The thing that worries me is that throwing money, insurance schemes, and other reviews is not really addressing the issue. The way have chosen to live our lives, atomized, families scattered, children too busy to see isolated parents regularly, neighbours too scared, suspicious or ignorant of one another to watch out for the vulnerable ones, and a general abdication of responsibility to the "powers that be" (i.e. social and health services), means that care has been reduced to a mechanistic process rather than one of genuine compassion and engagement by the wider community.
In fact I would go so far as to say that no government can ever resolve this. While a bill goes through Parliament that allows for IVF with no father being named, and as we increasingly rely on self-definition of "family" and "community" – it is no wonder that our care services are in a sorry state. Because at the end of the day it will be down to us, not Labour, the Tories or anyone else coming along making manifesto promises.
We will all (should we live that long) grow old, become frail and need care. Will we leave it till it's too late to wake up and realize that we need to start looking out for one another and not abdicating that responsibility to the State? I am much heartened by new models of church community that are exploring how to care for one another, especially the most vulnerable. But these examples are still the exception, not the norm, and even if every church in the land rose to the challenge that would still run the risk of the wider community abdicating its responsibility to the churches instead of the State, thus creating a new form of institutionalism.
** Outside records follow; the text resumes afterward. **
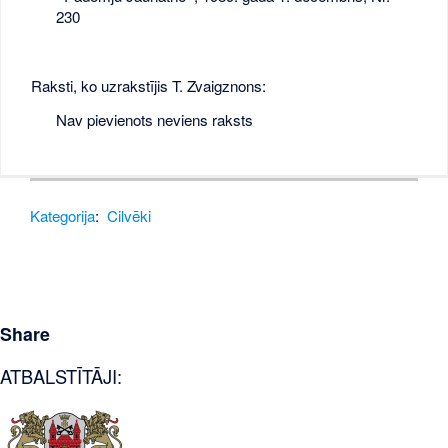
230
Raksti, ko uzrakstījis T. Zvaigznons:
Nav pievienots neviens raksts
Kategorija
:
Cilvēki
Share
ATBALSTĪTĀJI:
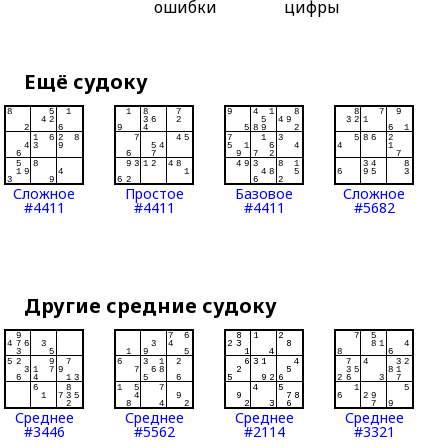
ошибки
цифры
Ещё судоку
Сложное
Простое
Базовое
Сложное
#4411
#4411
#4411
#5682
Другие средние судоку
Среднее
Среднее
Среднее
Среднее
#3446
#5562
#2114
#3321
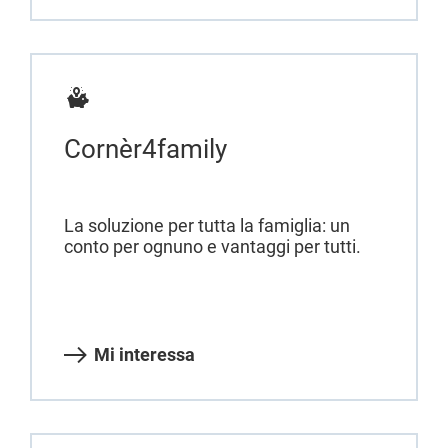
Cornèr4family
La soluzione per tutta la famiglia: un
conto per ognuno e vantaggi per tutti.
Mi interessa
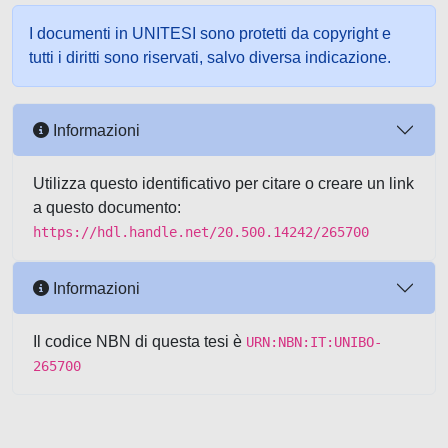
I documenti in UNITESI sono protetti da copyright e
tutti i diritti sono riservati, salvo diversa indicazione.
Informazioni
Utilizza questo identificativo per citare o creare un link
a questo documento:
https://hdl.handle.net/20.500.14242/265700
Informazioni
Il codice NBN di questa tesi è
URN:NBN:IT:UNIBO-
265700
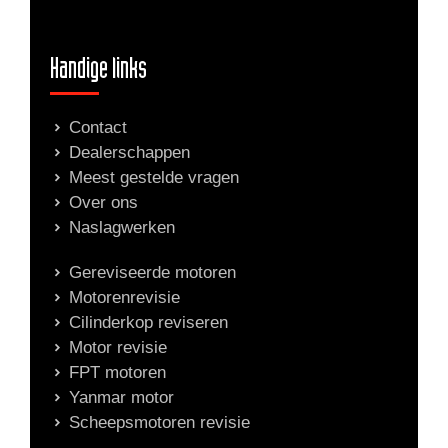
Handige links
Contact
Dealerschappen
Meest gestelde vragen
Over ons
Naslagwerken
Gereviseerde motoren
Motorenrevisie
Cilinderkop reviseren
Motor revisie
FPT motoren
Yanmar motor
Scheepsmotoren revisie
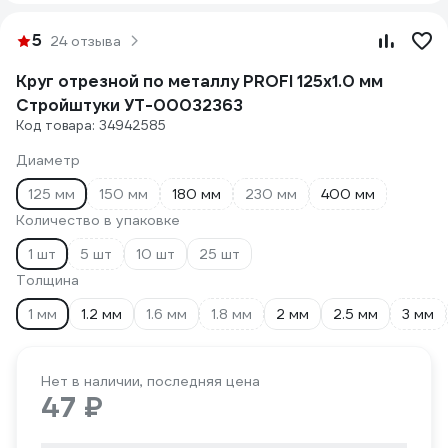
5
24 отзыва
Круг отрезной по металлу PROFI 125x1.0 мм
Стройштуки УТ-00032363
Код товара: 34942585
Диаметр
125 мм
150 мм
180 мм
230 мм
400 мм
Количество в упаковке
1 шт
5 шт
10 шт
25 шт
Толщина
1 мм
1.2 мм
1.6 мм
1.8 мм
2 мм
2.5 мм
3 мм
Нет в наличии, последняя цена
47 ₽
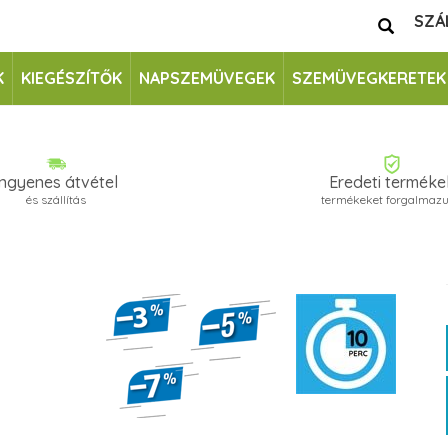
SZÁ
K
KIEGÉSZÍTŐK
NAPSZEMÜVEGEK
SZEMÜVEGKERETEK
Ingyenes átvétel
Eredeti terméke
és szállítás
termékeket forgalmaz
If how we care for the vulnerable is a mark of how civilised we are then I guess we are living in a barbarian society – the old, the young, the dying and the unborn – none are universally well cared for in modern Britain, and more and more legislation to remove protections and allow the killing of those whose lives are deemed "not worth living" are threatening to appear on our statute books.
The only way that changes is going to happen is with each one of us choosing for it be otherwise – and not to rely on someone else to care for our family, our friends and our neighbours. Instead we should look to do it ourselves, together as a community.